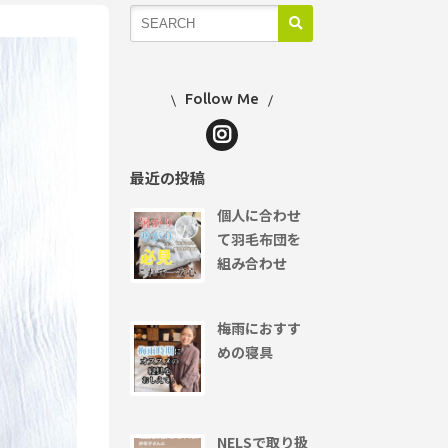
Follow Me
最近の投稿
個人に合わせ
て羽毛布団を
組み合わせ
梅雨におすす
めの寝具
NELSで取り扱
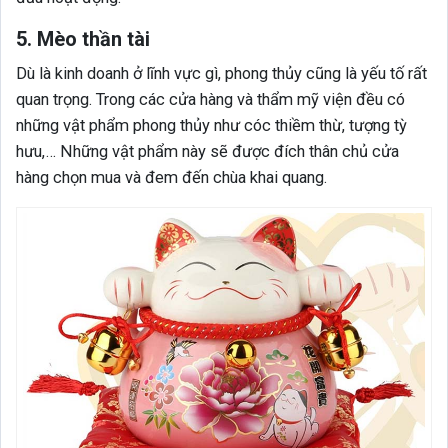
5. Mèo thần tài
Dù là kinh doanh ở lĩnh vực gì, phong thủy cũng là yếu tố rất
quan trọng. Trong các cửa hàng và thẩm mỹ viện đều có
những vật phẩm phong thủy như cóc thiềm thừ, tượng tỳ
hưu,… Những vật phẩm này sẽ được đích thân chủ cửa
hàng chọn mua và đem đến chùa khai quang.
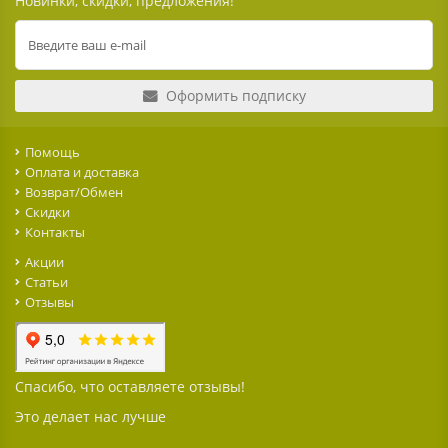
Новинки, скидки, предложения!
Оформить подписку
Помощь
Оплата и доставка
Возврат/Обмен
Скидки
Контакты
Акции
Статьи
Отзывы
Спасибо, что оставляете отзывы!
Это делает нас лучше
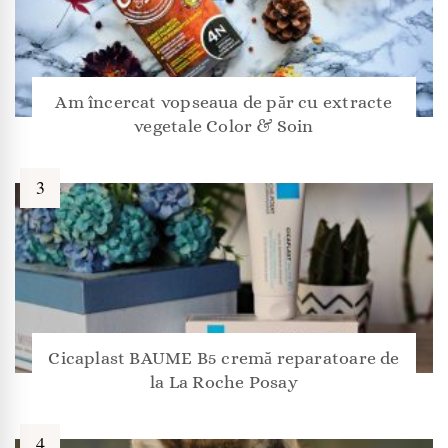
Am încercat vopseaua de păr cu extracte
vegetale Color & Soin
Cicaplast BAUME B5 cremă reparatoare de
la La Roche Posay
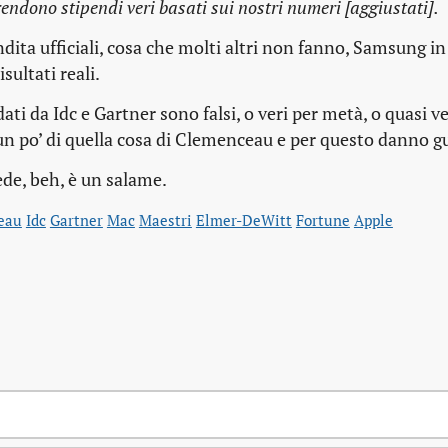
prendono stipendi veri basati sui nostri numeri [aggiustati].
dita ufficiali, cosa che molti altri non fanno, Samsung in
sultati reali.
ti da Idc e Gartner sono falsi, o veri per metà, o quasi ver
un po’ di quella cosa di Clemenceau e per questo danno g
ede, beh, è un salame.
eau
Idc
Gartner
Mac
Maestri
Elmer-DeWitt
Fortune
Apple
******
» WORK REQUEST:
Wherever the word "phẩm" turns up in the material, copy the whole line.

» OUTPUT FOR THIS EXERCISE:
những vật phẩm phong thủy như cóc thiềm thừ, tượng tỳ
hưu,… Những vật phẩm này sẽ được đích thân chủ cửa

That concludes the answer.